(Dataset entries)
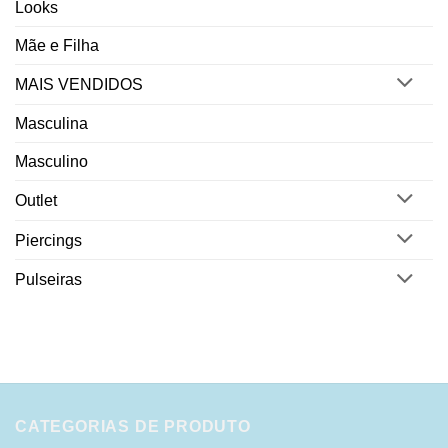
Looks
Mãe e Filha
MAIS VENDIDOS
Masculina
Masculino
Outlet
Piercings
Pulseiras
CATEGORIAS DE PRODUTO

**TASK GOAL**
Transcribe the data exactly, minus any images.

**OUTPUT OF THE EXERCISE**
Looks
Mãe e Filha
MAIS VENDIDOS
Masculina
Masculino
Outlet
Piercings
Pulseiras
CATEGORIAS DE PRODUTO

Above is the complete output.